_WHAT THE TASK REQUIRES_: Across the data below, count every line where the string "Username" appears. Answer with the number alone.

_SUPPLIED INFORMATION_:
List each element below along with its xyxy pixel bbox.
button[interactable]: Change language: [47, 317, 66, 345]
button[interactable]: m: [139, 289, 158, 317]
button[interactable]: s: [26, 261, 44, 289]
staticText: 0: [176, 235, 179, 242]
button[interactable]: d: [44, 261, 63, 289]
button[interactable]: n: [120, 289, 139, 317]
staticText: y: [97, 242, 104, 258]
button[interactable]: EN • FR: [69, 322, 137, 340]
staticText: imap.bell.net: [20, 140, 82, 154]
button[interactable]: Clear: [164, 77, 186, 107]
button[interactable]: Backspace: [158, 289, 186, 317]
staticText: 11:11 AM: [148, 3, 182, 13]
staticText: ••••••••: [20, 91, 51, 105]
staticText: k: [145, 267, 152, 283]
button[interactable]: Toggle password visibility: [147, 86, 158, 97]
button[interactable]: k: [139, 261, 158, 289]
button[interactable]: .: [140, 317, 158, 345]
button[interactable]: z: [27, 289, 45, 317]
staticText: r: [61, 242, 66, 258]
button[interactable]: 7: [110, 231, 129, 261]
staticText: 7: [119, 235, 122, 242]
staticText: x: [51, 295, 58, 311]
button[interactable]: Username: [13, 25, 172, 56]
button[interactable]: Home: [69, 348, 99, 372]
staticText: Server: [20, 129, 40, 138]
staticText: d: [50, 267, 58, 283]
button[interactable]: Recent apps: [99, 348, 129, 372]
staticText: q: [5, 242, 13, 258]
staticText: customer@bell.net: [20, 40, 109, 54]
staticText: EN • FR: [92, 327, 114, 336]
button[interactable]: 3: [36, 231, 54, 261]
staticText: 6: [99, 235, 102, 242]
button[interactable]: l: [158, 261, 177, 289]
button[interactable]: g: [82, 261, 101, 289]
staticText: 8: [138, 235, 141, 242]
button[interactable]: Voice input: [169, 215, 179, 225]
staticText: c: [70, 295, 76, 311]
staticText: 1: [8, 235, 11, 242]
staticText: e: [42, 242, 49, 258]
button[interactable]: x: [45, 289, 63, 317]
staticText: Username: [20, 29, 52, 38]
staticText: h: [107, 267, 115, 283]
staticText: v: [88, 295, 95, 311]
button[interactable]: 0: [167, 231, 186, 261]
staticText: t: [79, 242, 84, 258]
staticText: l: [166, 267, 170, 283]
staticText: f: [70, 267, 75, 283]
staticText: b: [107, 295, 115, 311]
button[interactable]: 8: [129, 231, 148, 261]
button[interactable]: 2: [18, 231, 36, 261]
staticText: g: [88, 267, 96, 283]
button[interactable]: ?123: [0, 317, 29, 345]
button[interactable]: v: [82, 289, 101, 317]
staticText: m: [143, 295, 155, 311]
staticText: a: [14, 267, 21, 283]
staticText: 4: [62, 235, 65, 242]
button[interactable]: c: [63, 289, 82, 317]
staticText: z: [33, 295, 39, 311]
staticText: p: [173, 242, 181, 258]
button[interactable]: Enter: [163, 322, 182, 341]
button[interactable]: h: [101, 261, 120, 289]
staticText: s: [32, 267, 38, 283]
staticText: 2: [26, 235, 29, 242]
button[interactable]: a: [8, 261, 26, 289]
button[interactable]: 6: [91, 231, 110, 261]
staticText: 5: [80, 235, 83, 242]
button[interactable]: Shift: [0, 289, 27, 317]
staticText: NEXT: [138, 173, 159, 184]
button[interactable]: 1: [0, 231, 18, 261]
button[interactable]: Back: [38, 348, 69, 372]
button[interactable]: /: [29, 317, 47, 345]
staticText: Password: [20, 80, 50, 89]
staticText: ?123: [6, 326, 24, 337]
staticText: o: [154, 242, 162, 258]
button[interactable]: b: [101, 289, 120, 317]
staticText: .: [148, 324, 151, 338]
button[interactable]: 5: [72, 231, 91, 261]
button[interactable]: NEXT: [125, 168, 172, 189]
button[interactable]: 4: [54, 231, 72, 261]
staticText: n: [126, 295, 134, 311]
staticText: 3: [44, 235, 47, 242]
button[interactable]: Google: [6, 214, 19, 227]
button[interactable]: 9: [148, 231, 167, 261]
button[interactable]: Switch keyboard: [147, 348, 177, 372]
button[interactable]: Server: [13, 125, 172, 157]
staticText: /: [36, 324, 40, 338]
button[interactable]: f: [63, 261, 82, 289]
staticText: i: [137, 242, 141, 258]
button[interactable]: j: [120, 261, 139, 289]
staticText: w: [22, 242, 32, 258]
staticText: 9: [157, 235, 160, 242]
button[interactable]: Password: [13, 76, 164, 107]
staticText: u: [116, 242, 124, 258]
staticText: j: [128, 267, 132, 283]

_EXERCISE ANSWER_: 2